Stuart Slick, a technologist at Citadel for nearly a decade, told an insider that there had been a number of moves across the financial industry to try and move away from Excel.
“That’s definitely what Citadel has been focusing on,” he added.
“It has so many features, but it’s not necessarily the best tool for a particular professional or a particular critical workflow because it has too many features and too many operational risks. There are too many places you can go wrong.” It’s like cutting and pasting from sheet to sheet, said Salik, who now leads UI strategy as an engineer for Citadel’s global fixed income business.
Certainly, Excel isn’t going anywhere. Much like cash and checks in a digital-first world, traders, investors and bankers still rely on Excel. But it is becoming increasingly apparent that there are other, and potentially better, means to an end.
“People are thinking differently and creating so many Excel sheets locally that they are like, ‘How do we integrate functionality? You’d better think about ‘How do I create a really great application that runs?’
As Citadel moved beyond Excel, the Citadel X team spearheaded the development of the company’s so-called “next generation tool stack” applications that are simple, easy to use, visually appealing, and capable of handling massive streams of information. I’m here.
It’s both art and science. Some of the tools in that stack include multiple front office dashboards and risk and P&L monitoring tools. It also has an order management system that supports various cross-business functions, such as financials.
“There’s a lot of information, almost information overload, and it’s interesting to strike that balance. It’s about making sure it doesn’t cause problems when it needs to.There is a chance it’s a mistake,” Surik said.
Interoperability between applications and 24/7 access
Much of the work the Citadel X team is doing these days focuses on communication between apps, or how different tools work together.
Traditionally, technology has been divided into various trading strategies such as bonds, equities and commodities that operate independently of each other.
“It was very difficult for investment professionals to do when they had to work with different applications,” said Baxter.
Citadel X is now rolling out a new framework called Citadel One that can bring together applications built by different teams, Baxter said.
PMs typically need to analyze portions of the data in three different tools, requiring manual movement of information between applications. This is a time consuming process and can lead to incorrect data movement. Citadel One updates all three apps in real time.
Inter-app communication via Citadel One also streamlines workflow.
Thanks to Citadel One, stock traders looking through a list of eligible companies can speed up the process of placing orders.Right click on the company name in an app[Create place order]another app used for order entry automatically creates a draft with pre-filled information.
Baxter added that while the large project took months to launch, the prototype was released within two weeks.

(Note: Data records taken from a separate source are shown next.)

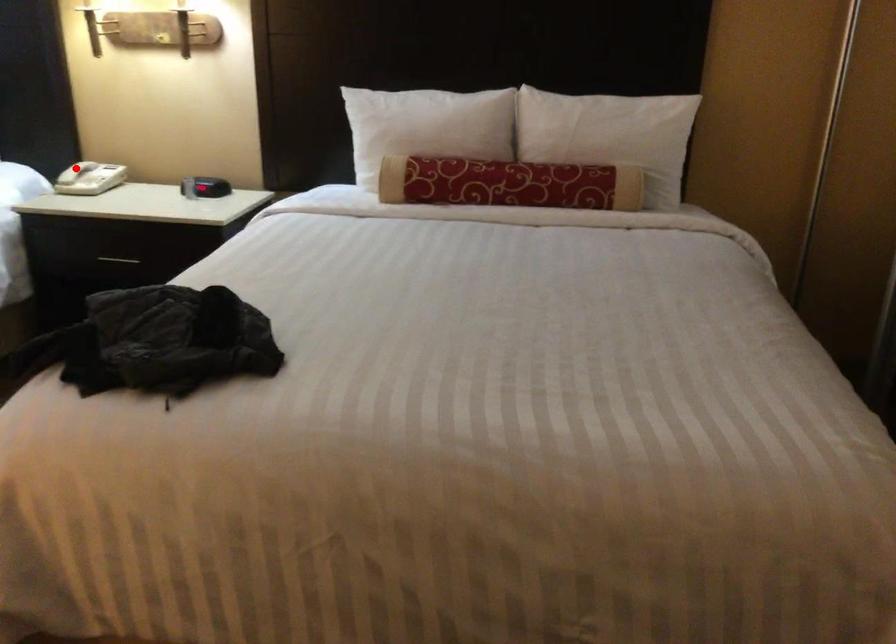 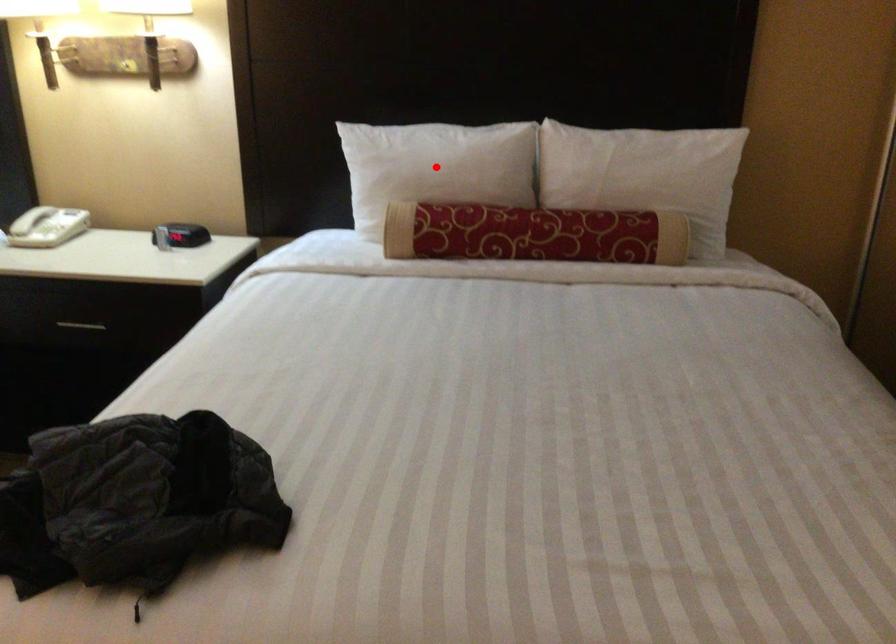 I am providing you with two images of the same scene from different viewpoints. A red point is marked on the first image and another point is marked on the second image. Are the points marked in image1 and image2 representing the same 3D position?

No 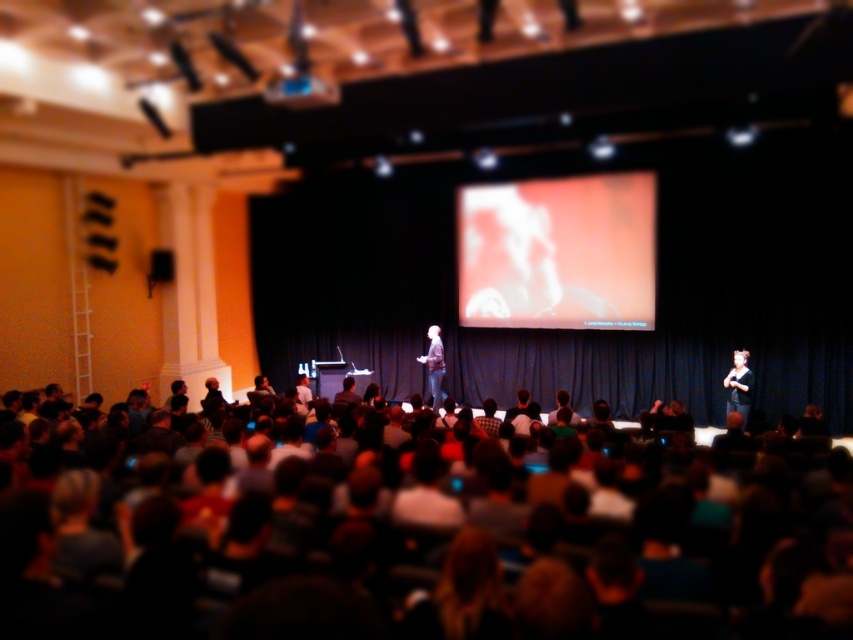 You are sitting in the front row of the auditorium and want to hand the presenter a note. You see the blue plastic projector at upper center and the dark gray jacket at center. Which object is closer to you?

The blue plastic projector at upper center is closer to you than the dark gray jacket at center.

You are an event organizer who needs to adjust the stage setup. You want to ensure that the blue plastic projector at upper center is visible to the audience. Considering the dark gray jacket at center, which object is shorter and thus less likely to block the projector?

The blue plastic projector at upper center is shorter than the dark gray jacket at center, so it is less likely to block the projector. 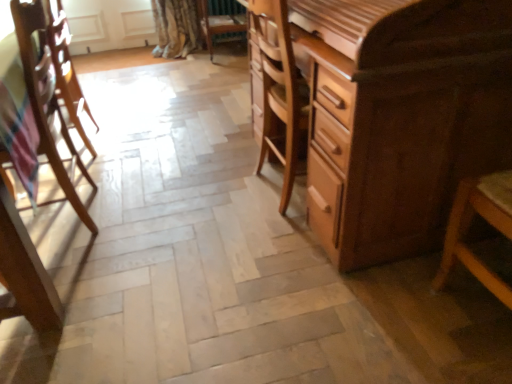 Question: Should I look upward or downward to see shiny brown wooden chest of drawers at right?

Choices:
 (A) down
 (B) up

Answer: (B)

Question: From the image's perspective, is wooden chair at center, positioned as the first chair in back-to-front order, under shiny brown wooden chest of drawers at right?

Choices:
 (A) no
 (B) yes

Answer: (A)

Question: From a real-world perspective, is wooden chair at center, placed as the 1th chair when sorted from right to left, physically below shiny brown wooden chest of drawers at right?

Choices:
 (A) yes
 (B) no

Answer: (A)

Question: Is the depth of wooden chair at center, placed as the 1th chair when sorted from right to left, greater than that of shiny brown wooden chest of drawers at right?

Choices:
 (A) no
 (B) yes

Answer: (B)

Question: Would you say wooden chair at center, the first chair when ordered from top to bottom, contains shiny brown wooden chest of drawers at right?

Choices:
 (A) no
 (B) yes

Answer: (A)

Question: Is wooden chair at center, which appears as the second chair when viewed from the left, outside shiny brown wooden chest of drawers at right?

Choices:
 (A) yes
 (B) no

Answer: (A)

Question: Can you confirm if wooden chair at center, positioned as the first chair in back-to-front order, is positioned to the right of shiny brown wooden chest of drawers at right?

Choices:
 (A) yes
 (B) no

Answer: (B)

Question: Considering the relative sizes of wooden chair at left, placed as the second chair when sorted from right to left, and shiny brown wooden chest of drawers at right in the image provided, is wooden chair at left, placed as the second chair when sorted from right to left, taller than shiny brown wooden chest of drawers at right?

Choices:
 (A) yes
 (B) no

Answer: (B)

Question: Is wooden chair at left, which is the 1th chair in bottom-to-top order, wider than shiny brown wooden chest of drawers at right?

Choices:
 (A) no
 (B) yes

Answer: (A)

Question: Is there a large distance between wooden chair at left, the 2th chair viewed from the top, and shiny brown wooden chest of drawers at right?

Choices:
 (A) yes
 (B) no

Answer: (A)

Question: Considering the relative positions of wooden chair at left, which is the second chair in back-to-front order, and shiny brown wooden chest of drawers at right in the image provided, is wooden chair at left, which is the second chair in back-to-front order, to the right of shiny brown wooden chest of drawers at right from the viewer's perspective?

Choices:
 (A) yes
 (B) no

Answer: (B)

Question: From the image's perspective, does wooden chair at left, the first chair in the left-to-right sequence, appear higher than shiny brown wooden chest of drawers at right?

Choices:
 (A) no
 (B) yes

Answer: (A)

Question: From a real-world perspective, is wooden chair at left, placed as the second chair when sorted from right to left, located higher than shiny brown wooden chest of drawers at right?

Choices:
 (A) no
 (B) yes

Answer: (A)

Question: Can you confirm if wooden chair at left, the 2th chair viewed from the top, is shorter than wooden chair at center, positioned as the first chair in back-to-front order?

Choices:
 (A) no
 (B) yes

Answer: (A) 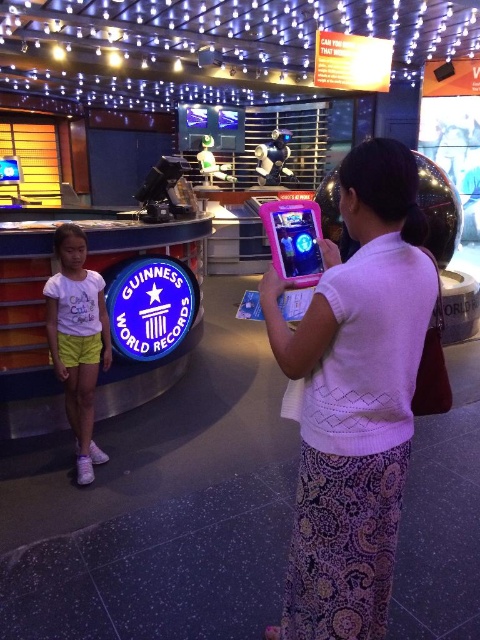 Does pink fabric tablet at center have a lesser width compared to white matte shirt at left?

No, pink fabric tablet at center is not thinner than white matte shirt at left.

Does point (308, 358) come closer to viewer compared to point (78, 316)?

Yes.

Is point (360, 300) less distant than point (93, 360)?

Yes, it is in front of point (93, 360).

You are a GUI agent. You are given a task and a screenshot of the screen. Output one action in this format:
    pyautogui.click(x=<x>, y=<y>)
    Task: Click on the pink fabric tablet at center
    
    Given the screenshot: What is the action you would take?
    pyautogui.click(x=355, y=397)

Is white matte shirt at left in front of pink plastic tablet at center?

That is False.

Does white matte shirt at left have a smaller size compared to pink plastic tablet at center?

Incorrect, white matte shirt at left is not smaller in size than pink plastic tablet at center.

Between point (55, 320) and point (294, 236), which one is positioned behind?

The point (55, 320) is behind.

Identify the location of white matte shirt at left. (78, 339).

Can you confirm if pink fabric tablet at center is positioned to the left of pink plastic tablet at center?

Incorrect, pink fabric tablet at center is not on the left side of pink plastic tablet at center.

Can you confirm if pink fabric tablet at center is bigger than pink plastic tablet at center?

Yes, pink fabric tablet at center is bigger than pink plastic tablet at center.

Locate an element on the screen. This screenshot has width=480, height=640. pink fabric tablet at center is located at coordinates (355, 397). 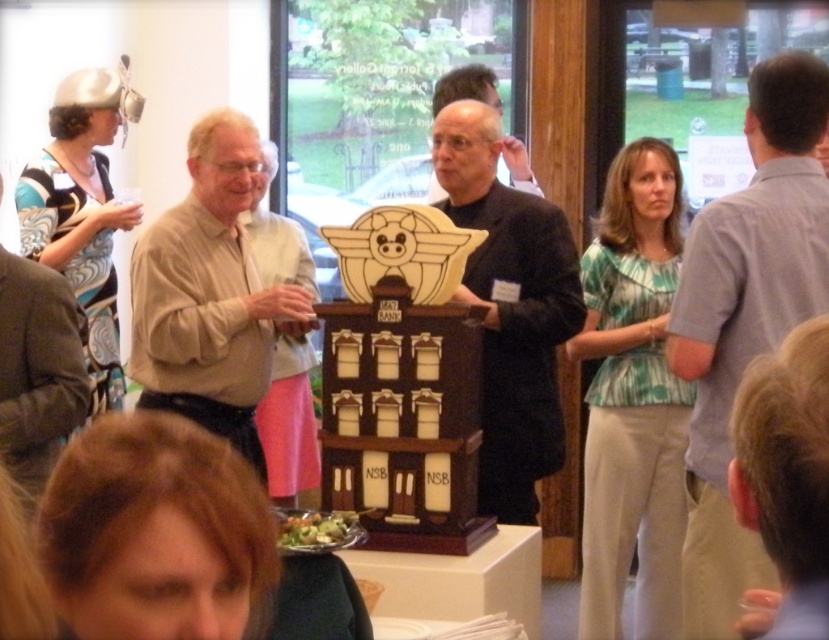 What do you see at coordinates (745, 316) in the screenshot?
I see `gray cotton shirt at upper right` at bounding box center [745, 316].

Is gray cotton shirt at upper right to the right of brown leather jacket at upper left from the viewer's perspective?

Correct, you'll find gray cotton shirt at upper right to the right of brown leather jacket at upper left.

Find the location of a particular element. The height and width of the screenshot is (640, 829). gray cotton shirt at upper right is located at coordinates (745, 316).

Can you confirm if gray cotton shirt at upper right is bigger than dark brown suit at center?

No.

Is point (725, 413) positioned in front of point (539, 230)?

Yes.

Is point (709, 385) more distant than point (478, 136)?

No, it is in front of (478, 136).

Where is `gray cotton shirt at upper right`? gray cotton shirt at upper right is located at coordinates pyautogui.click(x=745, y=316).

Can you confirm if brown leather jacket at upper left is thinner than matte black man at center?

No.

Who is shorter, brown leather jacket at upper left or matte black man at center?

Standing shorter between the two is matte black man at center.

Is point (61, 385) closer to camera compared to point (527, 156)?

Yes, point (61, 385) is in front of point (527, 156).

Find the location of a particular element. This screenshot has width=829, height=640. brown leather jacket at upper left is located at coordinates (37, 371). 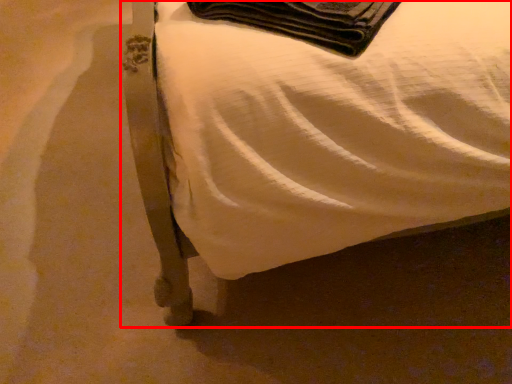 Question: From the image's perspective, what is the correct spatial positioning of furniture (annotated by the red box) in reference to blanket?

Choices:
 (A) above
 (B) below

Answer: (A) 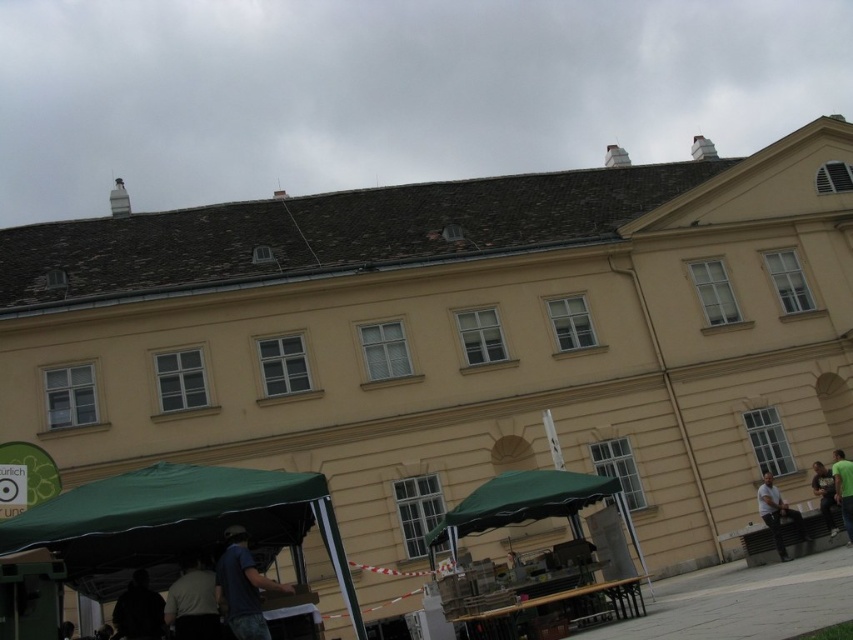 Question: Which object is closer to the camera taking this photo?

Choices:
 (A) white fabric shirt at right
 (B) green fabric canopy at lower left
 (C) dark gray shirt at lower center
 (D) dark blue shirt at center

Answer: (B)

Question: In this image, where is green fabric canopy at lower left located relative to green fabric canopy at center?

Choices:
 (A) right
 (B) left

Answer: (B)

Question: Can you confirm if green fabric canopy at lower left is positioned below dark gray shirt at lower center?

Choices:
 (A) no
 (B) yes

Answer: (A)

Question: Where is green fabric canopy at lower left located in relation to dark blue shirt at center in the image?

Choices:
 (A) below
 (B) above

Answer: (B)

Question: Which point is closer to the camera?

Choices:
 (A) (846, 524)
 (B) (96, 515)
 (C) (259, 625)
 (D) (767, 509)

Answer: (B)

Question: Based on their relative distances, which object is nearer to the dark gray shirt at lower center?

Choices:
 (A) green fabric canopy at center
 (B) white fabric shirt at right

Answer: (A) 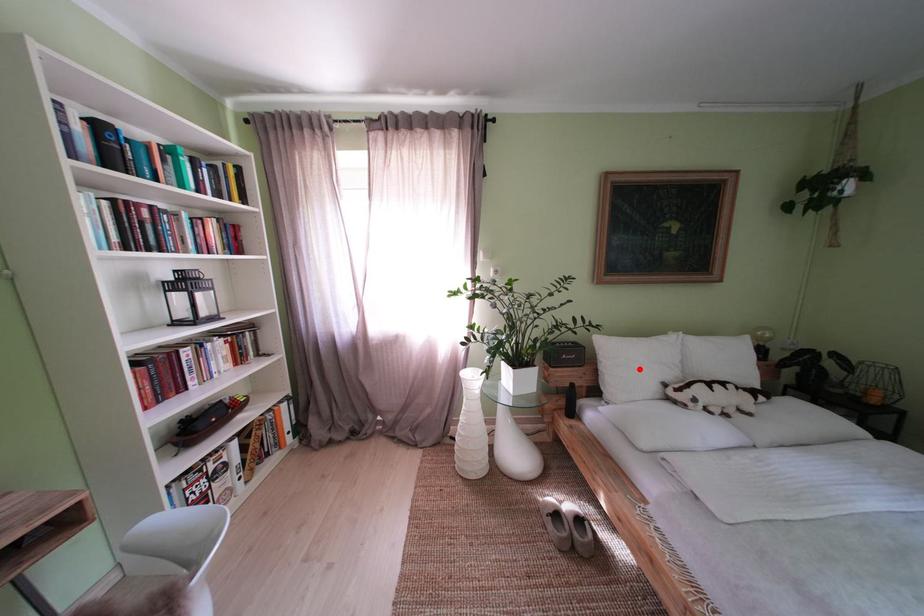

Another priority for the Citadel X is its mobile capabilities. Markets operate 24/7, he said, and front office workers have a growing need to be able to respond in real time even when they are away from their desks, Baxter said. I’m here.
The challenge is to maintain high quality while avoiding rewriting the application from scratch for mobile. Baxter said this is a common problem when trying to support different types of operating systems.
“We’re starting to understand the approach here,” said Baxter. “I don’t have an answer to what we’re going to do yet, but it’s something that’s on my roadmap and something to be worked out soon.”